Bisexual confesa, Kiki dice haber perdido la virginidad a los 12 años con una vecina. Admite también que su vivacidad de pequeña iba a la par con un extraño impulso de quitarse la ropa en público, algo que a juzgar por su trayectoria no ha cambiado mucho.

Y es que de casta le viene al galgo: esta querida starlet debutó en el mundo de lo laboral en un club de striptease en el que también meneaba las tetas su propia madre. Por lo visto la cosa no fue una sana rivalidad, sino que acabó con su despido del local por orden expresa de su progenitora cansada de que aquella mocosa le eclipsara; desde entonces no se hablan. Poco después se sumergía en las aguas del cine porno y empezaba a salir con un tipo que, ironías de la vida, estaba en contra de estas marranadas.

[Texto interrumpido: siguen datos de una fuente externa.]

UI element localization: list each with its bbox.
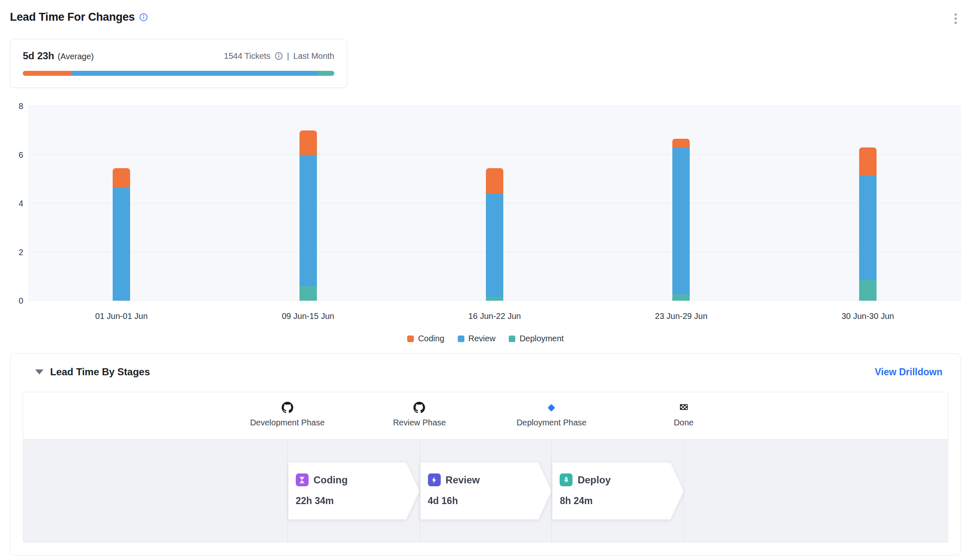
x-axis-label: 09 Jun-15 Jun — [282, 311, 334, 321]
column-divider — [684, 439, 684, 542]
bar-segment-coding[interactable] — [859, 147, 877, 176]
legend-label: Deployment — [519, 334, 564, 343]
github-icon — [414, 401, 425, 414]
average-summary-card: 5d 23h (Average) 1544 Tickets | Last Mon… — [10, 39, 347, 88]
phase-deployment-phase: Deployment Phase — [517, 401, 587, 427]
summary-progress-bar — [23, 71, 334, 76]
stage-card-review[interactable]: Review4d 16h — [420, 463, 552, 519]
legend-item-review[interactable]: Review — [458, 334, 496, 343]
stages-panel-title: Lead Time By Stages — [50, 366, 150, 378]
phase-label: Deployment Phase — [517, 418, 587, 427]
chart-legend: CodingReviewDeployment — [10, 334, 961, 343]
y-tick-label: 6 — [19, 151, 23, 159]
stage-name: Coding — [314, 474, 348, 486]
phase-done: Done — [674, 401, 693, 427]
legend-item-coding[interactable]: Coding — [407, 334, 444, 343]
progress-segment-coding — [23, 71, 71, 76]
y-tick-label: 0 — [19, 297, 23, 305]
bar-segment-review[interactable] — [859, 175, 877, 280]
y-tick-label: 2 — [19, 248, 23, 256]
progress-segment-deployment — [318, 71, 334, 76]
phase-review-phase: Review Phase — [393, 401, 446, 427]
bar-segment-coding[interactable] — [672, 139, 690, 147]
phase-label: Done — [674, 418, 693, 427]
phase-development-phase: Development Phase — [250, 401, 325, 427]
chart-bar[interactable] — [672, 106, 690, 301]
period-label: Last Month — [293, 51, 334, 61]
legend-swatch-icon — [407, 336, 414, 342]
lead-time-chart: 02468 01 Jun-01 Jun09 Jun-15 Jun16 Jun-2… — [10, 106, 961, 343]
x-axis-label: 23 Jun-29 Jun — [655, 311, 708, 321]
legend-label: Coding — [418, 334, 444, 343]
tickets-count: 1544 Tickets — [224, 51, 271, 61]
y-tick-label: 4 — [19, 199, 23, 208]
column-divider — [287, 439, 288, 542]
widget-header: Lead Time For Changes — [10, 11, 961, 28]
stage-duration: 22h 34m — [296, 495, 420, 507]
bar-segment-review[interactable] — [672, 147, 690, 294]
legend-swatch-icon — [458, 336, 464, 342]
x-axis-label: 01 Jun-01 Jun — [95, 311, 148, 321]
progress-segment-review — [71, 71, 318, 76]
phase-label: Review Phase — [393, 418, 446, 427]
info-icon[interactable] — [139, 13, 148, 22]
lead-time-widget: Lead Time For Changes 5d 23h (Average) — [0, 0, 971, 560]
column-divider — [551, 439, 552, 542]
average-value: 5d 23h — [23, 50, 54, 62]
chart-bar[interactable] — [113, 106, 130, 301]
bar-segment-deployment[interactable] — [486, 297, 503, 301]
bolt-icon — [428, 473, 441, 486]
rocket-icon — [560, 473, 572, 486]
chart-bar[interactable] — [486, 106, 503, 301]
caret-down-icon[interactable] — [35, 369, 43, 374]
legend-label: Review — [469, 334, 496, 343]
diamond-icon — [546, 401, 557, 414]
stage-card-deploy[interactable]: Deploy8h 24m — [552, 463, 684, 519]
bar-segment-deployment[interactable] — [859, 280, 877, 301]
github-icon — [282, 401, 293, 414]
bar-segment-coding[interactable] — [486, 168, 503, 194]
stage-duration: 4d 16h — [428, 495, 552, 507]
chart-y-axis: 02468 — [10, 106, 28, 301]
page-title: Lead Time For Changes — [10, 11, 135, 24]
x-axis-label: 16 Jun-22 Jun — [469, 311, 521, 321]
bar-segment-review[interactable] — [300, 155, 317, 286]
stages-table: Development PhaseReview PhaseDeployment … — [23, 392, 948, 543]
bar-segment-coding[interactable] — [113, 168, 130, 188]
bar-segment-review[interactable] — [486, 194, 503, 297]
hourglass-icon — [296, 473, 309, 486]
stage-duration: 8h 24m — [560, 495, 684, 507]
chart-plot-area — [28, 106, 961, 301]
separator: | — [287, 51, 289, 61]
stage-name: Review — [446, 474, 480, 486]
column-divider — [420, 439, 420, 542]
legend-item-deployment[interactable]: Deployment — [509, 334, 564, 343]
phase-label: Development Phase — [250, 418, 325, 427]
chart-x-labels: 01 Jun-01 Jun09 Jun-15 Jun16 Jun-22 Jun2… — [28, 311, 961, 323]
chart-bar[interactable] — [859, 106, 877, 301]
kebab-menu-icon[interactable] — [950, 11, 961, 28]
lead-time-by-stages-panel: Lead Time By Stages View Drilldown Devel… — [10, 353, 961, 555]
phase-header-row: Development PhaseReview PhaseDeployment … — [23, 392, 948, 439]
legend-swatch-icon — [509, 336, 515, 342]
info-icon[interactable] — [275, 52, 283, 60]
stage-name: Deploy — [577, 474, 611, 486]
x-axis-label: 30 Jun-30 Jun — [841, 311, 894, 321]
stages-body: Coding22h 34mReview4d 16hDeploy8h 24m — [23, 439, 948, 542]
bar-segment-coding[interactable] — [300, 130, 317, 155]
bar-segment-deployment[interactable] — [300, 286, 317, 301]
bar-segment-deployment[interactable] — [672, 294, 690, 301]
chart-bar[interactable] — [300, 106, 317, 301]
view-drilldown-link[interactable]: View Drilldown — [875, 367, 942, 378]
checkered-flag-icon — [678, 401, 689, 414]
y-tick-label: 8 — [19, 102, 23, 110]
stage-card-coding[interactable]: Coding22h 34m — [288, 463, 420, 519]
average-suffix: (Average) — [58, 52, 94, 61]
bar-segment-review[interactable] — [113, 188, 130, 301]
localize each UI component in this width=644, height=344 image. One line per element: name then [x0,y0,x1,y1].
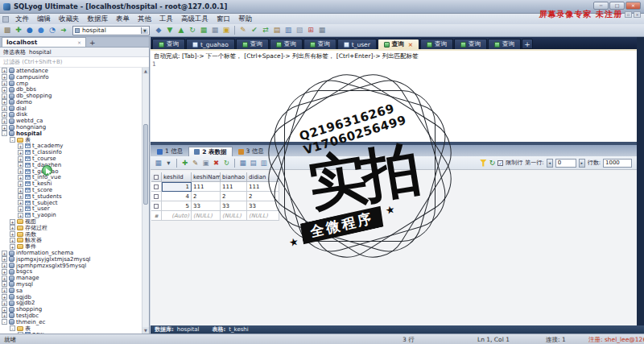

Tras darle la patada, Kiki se hacía un hueco entre las más populares hasta que en 2006 se retiraba sin dar muchas razones más allá de casarse (cosa que al final no hizo) y estudiar en la universidad.

En 2008 volvía con unos implantes mamarios algo más pequeños, al contrario de lo que suele ser habitual, pero no llegaba a grabar ninguna escena porno. Por suerte, en 2011 volvió de verdad al negocio del porno y en él sigue a pesar de tomárselo con calma.